- [Exercise instructions]: Give the count of lines below that include the word "Полтавщині", and say nothing else.

Segment Open

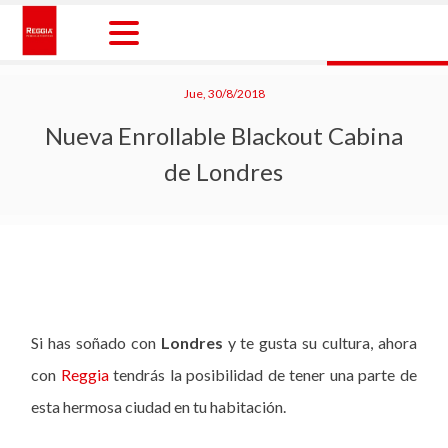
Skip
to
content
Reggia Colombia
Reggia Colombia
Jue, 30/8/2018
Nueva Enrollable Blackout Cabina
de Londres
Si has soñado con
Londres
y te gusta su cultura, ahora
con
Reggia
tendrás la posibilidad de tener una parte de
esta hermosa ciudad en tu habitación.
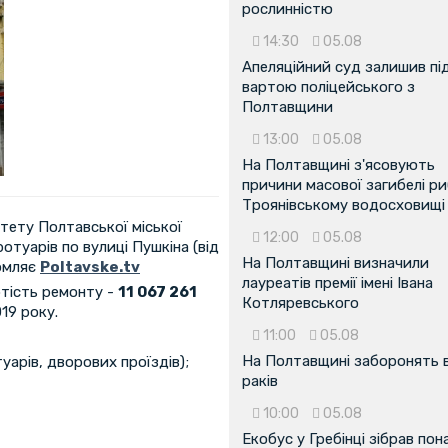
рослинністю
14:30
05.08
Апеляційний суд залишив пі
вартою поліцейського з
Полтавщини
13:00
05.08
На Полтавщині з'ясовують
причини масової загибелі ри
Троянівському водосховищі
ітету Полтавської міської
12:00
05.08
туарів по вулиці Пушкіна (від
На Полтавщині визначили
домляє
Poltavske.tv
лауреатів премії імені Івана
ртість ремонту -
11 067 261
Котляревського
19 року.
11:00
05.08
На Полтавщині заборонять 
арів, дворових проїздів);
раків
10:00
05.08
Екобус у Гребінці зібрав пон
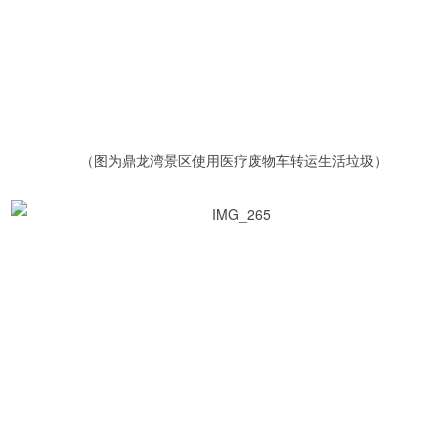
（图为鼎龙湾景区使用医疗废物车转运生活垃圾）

Segment Closed

- [Solved exercise]: 3